Xi's Xinjiang visit highlights 'terror' fight: China media

Xi's Xinjiang visit highlights 'terror' fight: China media

BEIJING - Chinese state-run media on Wednesday played up a visit to the violence-prone far western region of Xinjiang by President Xi Jinping, who encouraged tougher law enforcement and stepped-up assimilation of minorities.

The vast and nominally autonomous region, where mostly Muslim Uighurs are the largest ethnic group, is periodically hit by deadly clashes that authorities blame on terrorists but which rights groups say are driven by cultural repression.

Xi urged on law enforcement personnel in Kashgar, in his first visit to Xinjiang since becoming head of China's ruling Communist Party in November 2012.

"It is necessary that you have effective methods to handle violent and terrorist criminals," Xi said, the state-run China Daily newspaper reported, citing the official Xinhua news agency.

"The training must simulate real combat," Xi added. "Sweat more in peacetime to bleed less in wartime." On its front page the paper carried a photo of Xi grinning as he visited a Kashgar home, holding the hand and wrist of family members seated with him on a sofa, traditional foods set out on a table before them.

But he called the area the "front line" in terms of fighting terrorism and maintaining social stability.

"The situation is grim and complicated," he said.

Xi's "inspection tour" to Xinjiang follows his chairing of the first meeting of China's new national security commission two weeks ago.

"China now faces the most complicated internal and external factors in history," Xinhua paraphrased him as saying then.

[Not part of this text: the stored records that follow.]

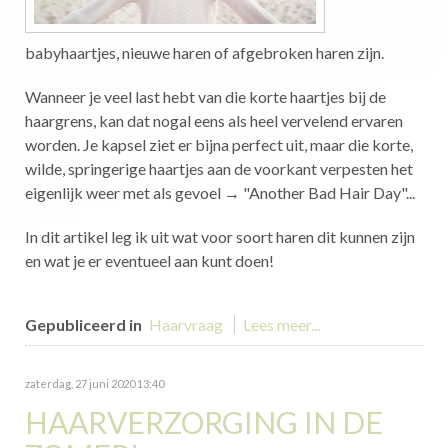
babyhaartjes, nieuwe haren of afgebroken haren zijn.
Wanneer je veel last hebt van die korte haartjes bij de
haargrens, kan dat nogal eens als heel vervelend ervaren
worden. Je kapsel ziet er bijna perfect uit, maar die korte,
wilde, springerige haartjes aan de voorkant verpesten het
eigenlijk weer met als gevoel → "Another Bad Hair Day"...
In dit artikel leg ik uit wat voor soort haren dit kunnen zijn
en wat je er eventueel aan kunt doen!
Gepubliceerd in
Haarvraag
Lees meer...
zaterdag, 27 juni 2020 13:40
HAARVERZORGING IN DE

Ethnic rioting in the Xinjiang capital Urumqi in 2009 left around 200 people dead and resulted in a security crackdown, but more recently violence has spread beyond the region.

A machete attack on passengers and passers-by at a railway station in the southern province of Yunnan in March killed 29 people and wounded 143.

Authorities blame the violence on separatists with ties to foreign terrorist groups, though rights groups and experts say the threat is exaggerated to justify religious and cultural restrictions and is amplified by decades of migration to the region by members of China's Han majority.

Xi also visited a primary school, where he called on teachers to make students bilingual.

"Learning Mandarin will not only make it easier for these children to find jobs in the future, but more important, it can contribute to promoting ethnic unity," Xi said, according to the China Daily.

He also took the opportunity to encourage Han teachers to learn the Uighur language, it added.

An editorial in the Chinese-language edition of the Global Times newspaper used Xi's trip to call for people elsewhere in China to be unafraid and venture to Xinjiang "to travel and hold meetings and be resolutely determined to sweep away the odour of terror hurled at society by terrorist elements".

Such groups were working to bring about "ethnic estrangement" and isolate Xinjiang from Chinese society, it said.

"We cannot let this malicious goal of theirs prevail."